▶ Exercise requirements: In the material below, how many lines include the word "nicht"? Write only the number.

▶ Excerpted data:
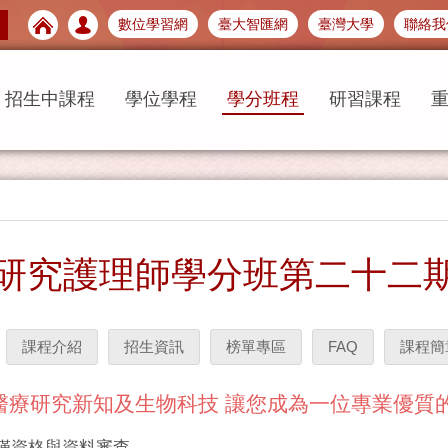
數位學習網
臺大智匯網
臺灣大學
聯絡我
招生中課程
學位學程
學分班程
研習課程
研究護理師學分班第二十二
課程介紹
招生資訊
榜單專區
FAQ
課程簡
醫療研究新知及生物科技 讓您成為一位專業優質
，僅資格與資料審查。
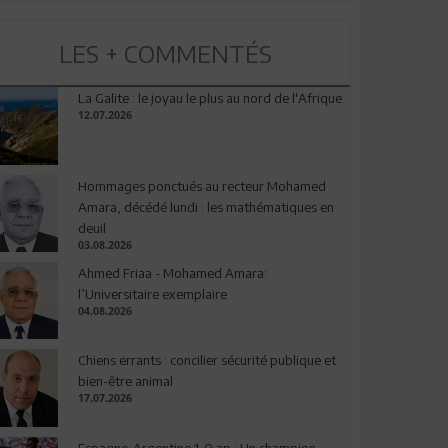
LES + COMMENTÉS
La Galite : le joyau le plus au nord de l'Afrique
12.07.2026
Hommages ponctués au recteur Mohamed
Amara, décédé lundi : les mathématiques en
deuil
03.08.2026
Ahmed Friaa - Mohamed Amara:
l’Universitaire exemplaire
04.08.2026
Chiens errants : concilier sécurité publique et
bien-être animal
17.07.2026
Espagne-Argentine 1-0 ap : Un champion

* * *

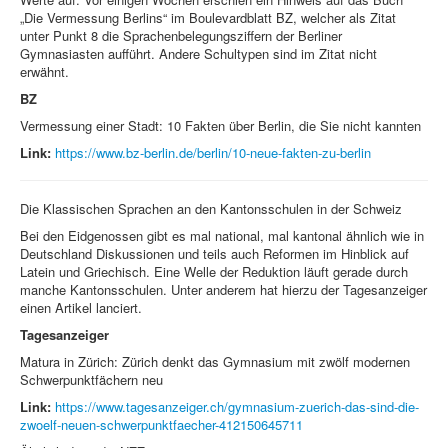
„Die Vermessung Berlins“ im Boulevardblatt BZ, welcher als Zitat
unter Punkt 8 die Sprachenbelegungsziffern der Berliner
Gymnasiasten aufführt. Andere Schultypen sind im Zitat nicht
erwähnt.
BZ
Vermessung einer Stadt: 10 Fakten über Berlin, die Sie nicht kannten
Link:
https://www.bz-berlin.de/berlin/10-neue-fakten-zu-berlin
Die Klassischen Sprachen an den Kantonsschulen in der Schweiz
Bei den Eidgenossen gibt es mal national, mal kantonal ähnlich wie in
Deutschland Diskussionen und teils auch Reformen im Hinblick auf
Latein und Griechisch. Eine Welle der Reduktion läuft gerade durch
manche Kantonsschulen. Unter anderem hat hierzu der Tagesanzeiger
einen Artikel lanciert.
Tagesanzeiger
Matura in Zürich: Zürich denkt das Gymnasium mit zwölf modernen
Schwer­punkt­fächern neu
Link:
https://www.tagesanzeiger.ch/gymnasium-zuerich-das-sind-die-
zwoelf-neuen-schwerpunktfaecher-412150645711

▶ Answer to the problem: 2